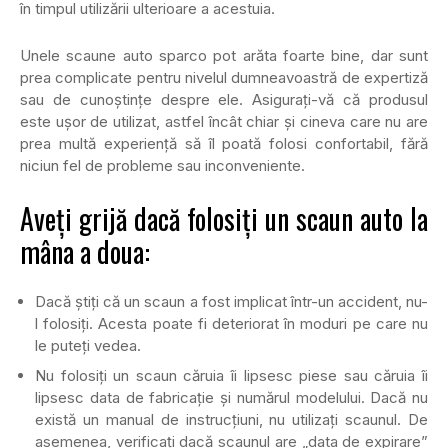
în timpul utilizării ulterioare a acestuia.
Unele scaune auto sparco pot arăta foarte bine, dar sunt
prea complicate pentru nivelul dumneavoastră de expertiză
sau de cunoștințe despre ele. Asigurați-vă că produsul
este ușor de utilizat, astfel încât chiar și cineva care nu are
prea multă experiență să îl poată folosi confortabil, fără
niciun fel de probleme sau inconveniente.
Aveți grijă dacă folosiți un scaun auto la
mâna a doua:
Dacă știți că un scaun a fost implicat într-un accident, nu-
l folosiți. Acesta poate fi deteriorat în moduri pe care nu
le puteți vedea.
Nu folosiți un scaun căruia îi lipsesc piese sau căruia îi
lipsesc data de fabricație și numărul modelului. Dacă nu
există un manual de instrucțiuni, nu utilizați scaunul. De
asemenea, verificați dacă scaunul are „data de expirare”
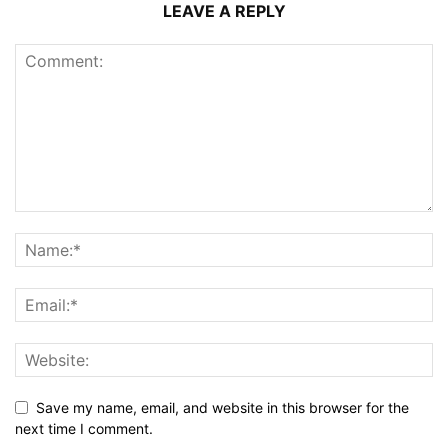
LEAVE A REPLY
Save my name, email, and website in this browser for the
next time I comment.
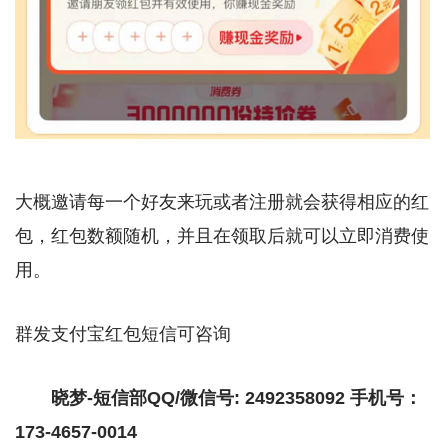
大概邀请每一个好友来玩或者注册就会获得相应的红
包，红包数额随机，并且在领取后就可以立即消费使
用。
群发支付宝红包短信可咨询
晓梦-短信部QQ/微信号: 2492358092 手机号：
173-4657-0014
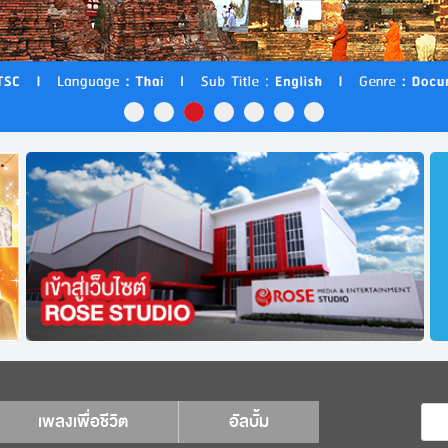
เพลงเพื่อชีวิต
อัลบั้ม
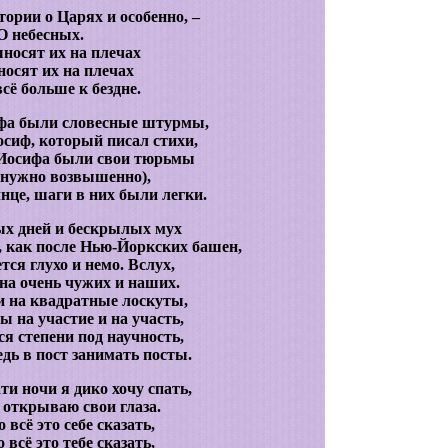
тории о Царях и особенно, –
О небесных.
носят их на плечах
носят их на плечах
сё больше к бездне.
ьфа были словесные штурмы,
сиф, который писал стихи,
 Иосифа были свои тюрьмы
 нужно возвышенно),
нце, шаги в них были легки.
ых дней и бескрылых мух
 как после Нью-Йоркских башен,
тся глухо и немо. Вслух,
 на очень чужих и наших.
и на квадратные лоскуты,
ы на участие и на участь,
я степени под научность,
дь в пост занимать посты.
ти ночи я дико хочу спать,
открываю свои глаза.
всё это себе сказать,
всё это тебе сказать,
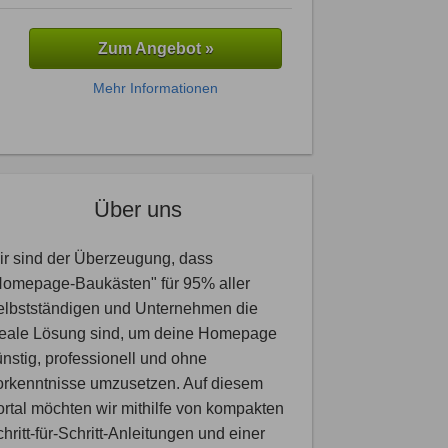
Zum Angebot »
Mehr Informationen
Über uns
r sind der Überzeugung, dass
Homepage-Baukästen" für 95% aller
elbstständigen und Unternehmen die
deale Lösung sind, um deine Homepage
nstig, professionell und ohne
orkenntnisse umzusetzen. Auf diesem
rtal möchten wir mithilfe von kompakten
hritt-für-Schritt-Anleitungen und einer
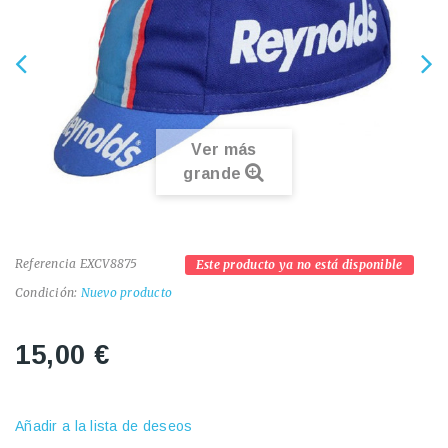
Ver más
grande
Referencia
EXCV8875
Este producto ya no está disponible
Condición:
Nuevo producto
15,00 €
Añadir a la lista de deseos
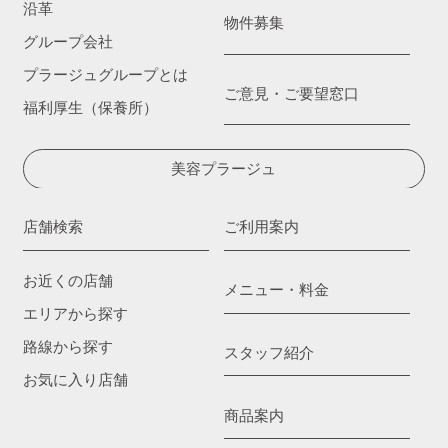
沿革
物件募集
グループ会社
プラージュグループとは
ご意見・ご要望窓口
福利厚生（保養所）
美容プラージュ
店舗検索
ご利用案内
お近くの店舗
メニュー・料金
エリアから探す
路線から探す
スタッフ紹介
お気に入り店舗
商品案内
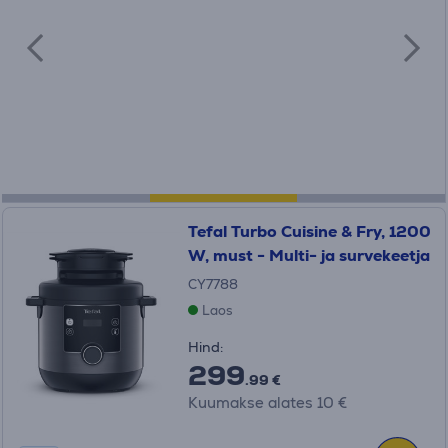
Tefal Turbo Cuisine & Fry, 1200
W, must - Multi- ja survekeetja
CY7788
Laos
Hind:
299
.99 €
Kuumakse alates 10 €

• • • • • • •

◆ Exercise requirements
Skip every picture, and restate word for word only the lines above from the line containing "ти ночи я дико" to the line containing "nstig, professionell und ohne", both of them included.

◆ Solution for this exercise
ти ночи я дико хочу спать,
открываю свои глаза.
всё это себе сказать,
всё это тебе сказать,
Zum Angebot »
Mehr Informationen
Über uns
r sind der Überzeugung, dass
Homepage-Baukästen" für 95% aller
elbstständigen und Unternehmen die
deale Lösung sind, um deine Homepage
nstig, professionell und ohne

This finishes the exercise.